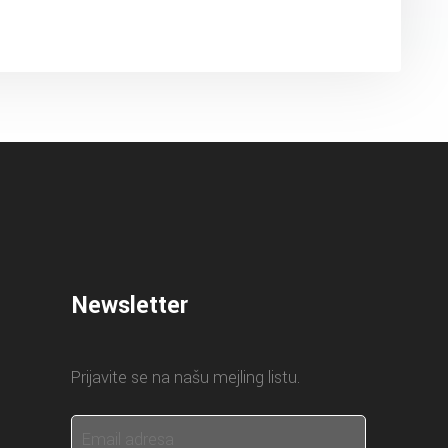
Newsletter
Prijavite se na našu mejling listu.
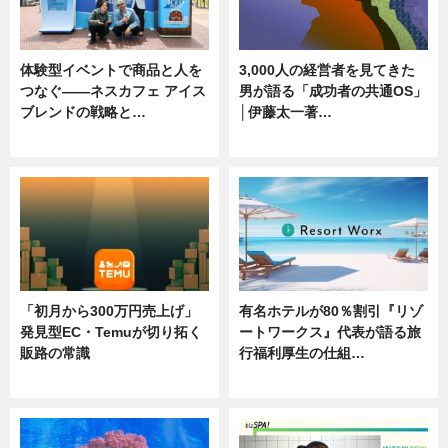
体験型イベントで商品と人を
3,000人の経営者を見てきた
つなぐ――ネスカフェ アイス
男が語る「成功者の共通OS」
ブレンドの戦略と…
│伊藤太一著…
ニュース
ニュース
「初月から300万円売上げ」
有名ホテルが80％割引『リゾ
発見型EC・Temuが切り拓く
ートワークス』代表が語る旅
販路の常識
行福利厚生の仕組…
ニュース
ニュース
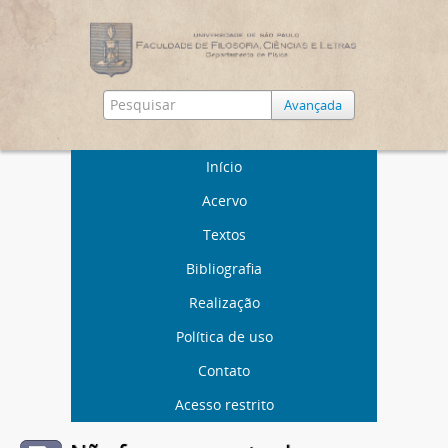
Avançada
Início
Acervo
Textos
Bibliografia
Realização
Política de uso
Contato
Acesso restrito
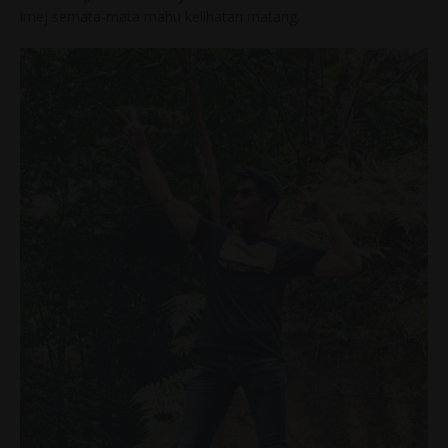
imej semata-mata mahu kelihatan matang.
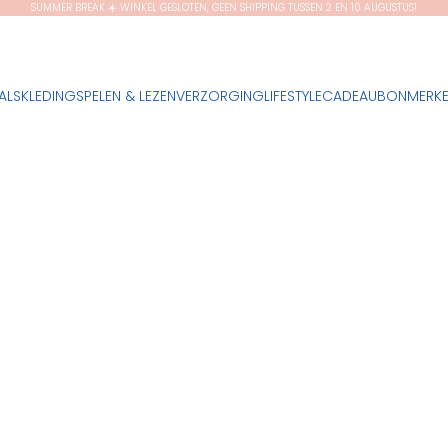
SUMMER BREAK ☀️ WINKEL GESLOTEN, GEEN SHIPPING TUSSEN 2 EN 10 AUGUSTUS!
ALS
KLEDING
SPELEN & LEZEN
VERZORGING
LIFESTYLE
CADEAUBON
MERK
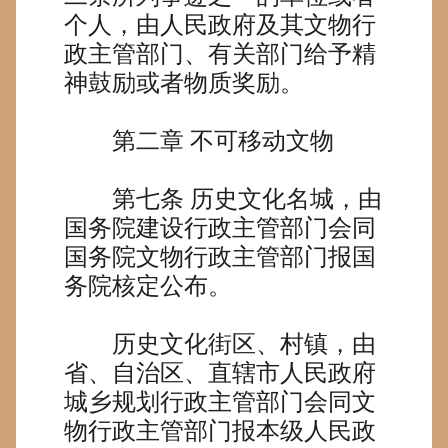
个人，由人民政府及其文物行
政主管部门、有关部门给予精
神鼓励或者物质奖励。
第二章
不可移动文物
第七条
历史文化名城，由
国务院建设行政主管部门会同
国务院文物行政主管部门报国
务院核定公布。
历史文化街区、村镇，由
省、自治区、直辖市人民政府
城乡规划行政主管部门会同文
物行政主管部门报本级人民政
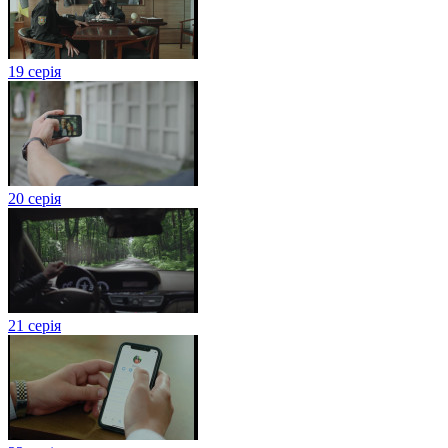
19 серія
20 серія
21 серія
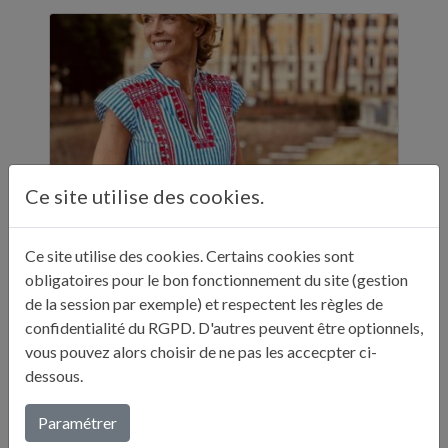
Ce site utilise des cookies.
Ce site utilise des cookies. Certains cookies sont
ELLE A TABLE - 11 ADRESSES GASTRONOMIQUES RECOMMANDÉES PAR JULIE ANDRIEU - NOVEMBRE 2024
obligatoires pour le bon fonctionnement du site (gestion
de la session par exemple) et respectent les règles de
"Sur ses réseaux, Julie Andrieu nous emmène
confidentialité du RGPD. D'autres peuvent être optionnels,
en Italie pendant cinq semaines à la
vous pouvez alors choisir de ne pas les accecpter ci-
découverte de différentes villes. Entre
dessous.
adresses culturelles, musées, ...
Paramétrer
Lire plus...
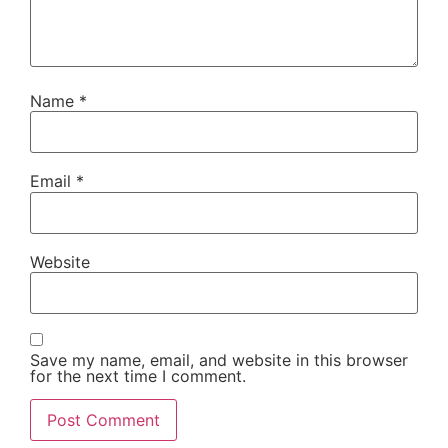
Name
*
Email
*
Website
Save my name, email, and website in this browser
for the next time I comment.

—————

When you restate the listing above, give each line word for word but leave out every image.

#### TASK RESULT:
Newsletter
Prijavite se na našu mejling listu.
体験型イベントで商品と人を
3,000人の経営者を見てきた
つなぐ――ネスカフェ アイス
男が語る「成功者の共通OS」
ブレンドの戦略と…
│伊藤太一著…
ニュース
ニュース
「初月から300万円売上げ」
有名ホテルが80％割引『リゾ
発見型EC・Temuが切り拓く
ートワークス』代表が語る旅
販路の常識
行福利厚生の仕組…
ニュース
ニュース
Avançada
Início
Acervo
Textos
Bibliografia
Realização
Política de uso
Contato
Acesso restrito
imej semata-mata mahu kelihatan matang.
SUMMER BREAK ☀️ WINKEL GESLOTEN, GEEN SHIPPING TUSSEN 2 EN 10 AUGUSTUS!
ALS
KLEDING
SPELEN & LEZEN
VERZORGING
LIFESTYLE
CADEAUBON
MERK
个人，由人民政府及其文物行
政主管部门、有关部门给予精
神鼓励或者物质奖励。
第二章
不可移动文物
第七条
历史文化名城，由
国务院建设行政主管部门会同
国务院文物行政主管部门报国
务院核定公布。
历史文化街区、村镇，由
省、自治区、直辖市人民政府
城乡规划行政主管部门会同文
物行政主管部门报本级人民政
19 серія
20 серія
21 серія
Ce site utilise des cookies.
Ce site utilise des cookies. Certains cookies sont
ELLE A TABLE - 11 ADRESSES GASTRONOMIQUES RECOMMANDÉES PAR JULIE ANDRIEU - NOVEMBRE 2024
obligatoires pour le bon fonctionnement du site (gestion
de la session par exemple) et respectent les règles de
"Sur ses réseaux, Julie Andrieu nous emmène
confidentialité du RGPD. D'autres peuvent être optionnels,
en Italie pendant cinq semaines à la
vous pouvez alors choisir de ne pas les accecpter ci-
découverte de différentes villes. Entre
dessous.
adresses culturelles, musées, ...
Paramétrer
Lire plus...
Name
*
Email
*
Website
Save my name, email, and website in this browser
for the next time I comment.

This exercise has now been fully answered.